Local police, as a matter of fact, cannot even charge him with murder. They have to wait for the Rapid City FBI to do that. All they can do, under federal law, is to slap some minor charge on him - just to hold him till the feds arrive.
How did such a system start? Did the Indians invent it? They did not. It started back in the 1880s when Congress in its wisdom decided to pass the ''Seven Major Crimes Act.'' The act declared that Indians could not prosecute any of the seven major crimes - murder, rape, and robbery included.
Over the years this grew to the ''10 Major Crimes,'' and then the ''14 Major Crimes'' - where it now stands. Fourteen major crimes covers just about every crime in the book.
Let me give you an example of how a man arrested for a major crime on a reservation can slip between the fingers of this two-fisted system. Recently a man was arrested by local police at Pine Ridge for a rape - a felony. Could he be charged with felony rape? No, not under the Major Crimes Act. So, because he was drunk at the time of arrest, he was charged as a drunk and put in jail.
Anyone arrested has a right to bail or to ''temporary release'' for time to pay his fine. That's what happened in this case. The day after arrest, the Indian was out on a ''TR.''
A young Sioux jailer shrugged, commenting with a slightly bitter smile, ''Of course, what it really means is that if the guy wants to sky out and go to places unknown, he can.''
Indians, moreover, have absolutely no jurisdiction over non-Indians who happen to wander onto their reservations, or who live there. These, too, are swooped up under the protecting arm of the government in Washington - and hustled off to Rapid City or Sioux Falls.

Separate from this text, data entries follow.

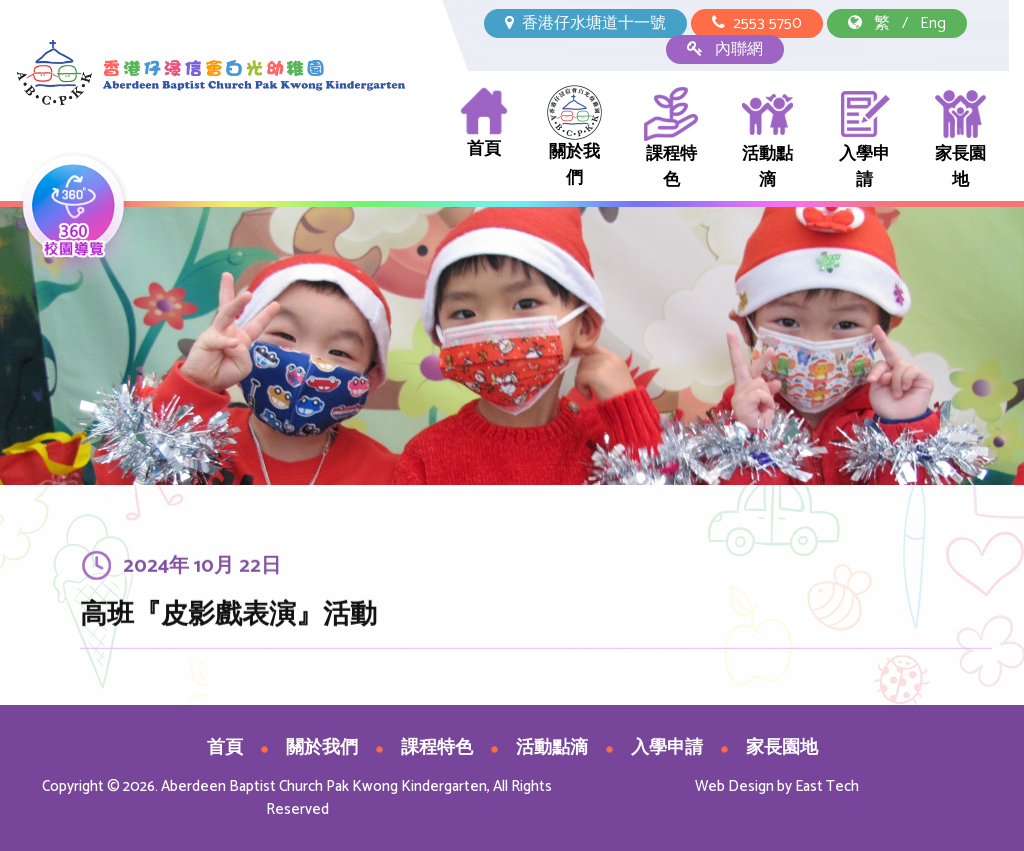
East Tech (827, 786)
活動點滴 (767, 139)
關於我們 (574, 138)
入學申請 (864, 139)
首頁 (484, 124)
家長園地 (960, 139)
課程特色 (671, 139)
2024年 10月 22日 (202, 573)
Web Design (734, 786)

This system is not very flattering to Indians. It implies that they would be incapable of being fair to a white arrestee. I don't know where this assumption comes from - unless it stems from the still vaguely troubled conscience of the white, who knows he has never been fair to the Indians.
Maybe the white feels that now the Sioux, or the Cheyenne, or the Cherokee, will somehow ''get back at him'' when they have a white person in their jails.
I live in Pine Ridge. I am white. And I certainly would have no objections to being tried in the courts here. I've talked to the prosecutor, the public defender, the chief judge, and three associate judges. I've visited the jail and talked to the police and the jailers.
I have also worked in Chicago, covering its criminal courts. I've seen ''white justice'' at work there, and seen people put away for 15 years for stealing a pair of shoes, and a bank embezzler, who defrauded people of millions , get off on probation. So I do not feel that the supposedly sophisticated Anglo-Saxon courts elsewhere in the country would offer me any better deal than the Indian courts on Pine Ridge.
The problem is a white, not an Indian problem. Whites still go about with a lurking fear that their stereotypical Indian is a real one - that, deep in his heart, the Sioux, or the Apache, is really seeking ''vengeance'' on the white man and can't wait to get hold of him and show him what-for.
The only solution to this perverted view of an intelligent people is education. Education of the white man. I, for one, have heard enough about ''educating the Indian.'' I think my own people should start getting educated - for stereotypes are not only unpleasant to deal with on a day-by-day, name-calling basis. They are really quite dangerous when they unconsciously become the basis of federal laws controlling the system of justice for an entire people.